Let $A$ and $B$ be Hermitian operators and $\langle \rangle $ be the usual quantum mechanics inner product. We know from the inequality that:
$$ |\langle A B\rangle| \leq \left\langle A \right\rangle \left\langle B \right\rangle $$
But a weaker inequality would be:
$$ \implies \Re(\langle A B \rangle) \leq |\langle A B\rangle| \leq \left\langle A\right\rangle \left\langle B \right\rangle $$
$$ \implies \Re(\langle A B \rangle) \leq \left\langle A\right\rangle \left\langle B \right\rangle $$
But when does this weaker version of this inequality become an equality?
$$ \Re(\langle A B \rangle) = \left\langle A\right\rangle \left\langle B \right\rangle $$
In fact, it is common in the proof of the Cauchy-Schwarz inequality to note that we can only have $$ |\langle A \mid B \rangle| = \langle A\rangle \langle B \rangle $$ if $A$ and $B$ are multiples of each other. That is, either $A = 0$ or $B = kA$ for some $k \in \Bbb C$.
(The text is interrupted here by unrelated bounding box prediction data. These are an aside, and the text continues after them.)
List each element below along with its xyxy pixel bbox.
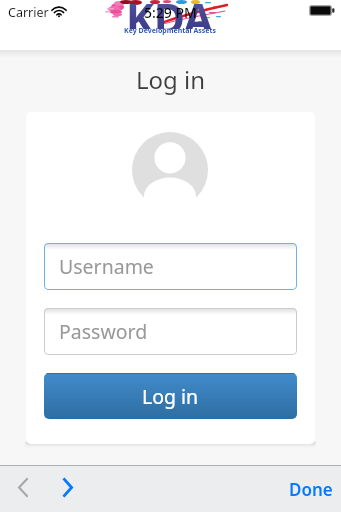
staticText: Username <box>59 253 154 280</box>
button[interactable]: Username <box>44 243 297 290</box>
staticText: 5:29 PM <box>144 3 197 22</box>
button[interactable]: Previous field <box>5 469 41 505</box>
staticText: Key Developmental Assets <box>124 26 217 36</box>
staticText: Done <box>289 478 333 501</box>
button[interactable]: Password <box>44 308 297 355</box>
staticText: KDA <box>126 0 213 29</box>
button[interactable]: Log in <box>44 373 297 419</box>
staticText: Carrier <box>8 4 49 21</box>
staticText: Password <box>59 318 148 345</box>
button[interactable]: Next field <box>50 469 86 505</box>
button[interactable]: Done <box>273 468 341 511</box>
staticText: Log in <box>0 63 341 96</box>
staticText: Log in <box>142 383 199 410</box>
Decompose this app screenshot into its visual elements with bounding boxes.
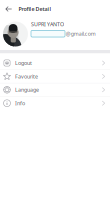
staticText: Favourite [15, 73, 38, 80]
staticText: Info [15, 100, 25, 107]
button[interactable]: Language [0, 83, 110, 96]
staticText: Profile Detail [18, 6, 52, 13]
staticText: Language [15, 86, 39, 93]
button[interactable]: Back [0, 0, 13, 18]
button[interactable]: Logout [0, 56, 110, 70]
staticText: @gmail.com [66, 30, 96, 37]
staticText: SUPRI YANTO [31, 21, 64, 28]
button[interactable]: Favourite [0, 70, 110, 83]
button[interactable]: Info [0, 97, 110, 110]
staticText: Logout [15, 60, 32, 67]
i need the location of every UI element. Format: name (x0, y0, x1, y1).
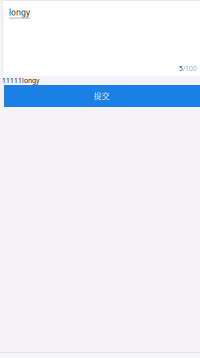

Note however that we can only have $\Re(\langle A \mid B \rangle) = \langle A \rangle \langle B \rangle$ if we also have $|\langle A \mid B \rangle| = \langle A\rangle \langle B \rangle$, which is easy to see from your $3$-part inequality. So, if $\Re(\langle A \mid B \rangle) = \langle A \rangle \langle B \rangle$, we may conclude that $A$ and $B$ are multiples of each other.
Use the above to conclude that $\Re(\langle A \mid B \rangle) = \langle A \rangle \langle B \rangle$ if and only if $A = 0$ or $B = kA$ for some $k \in \Bbb R$.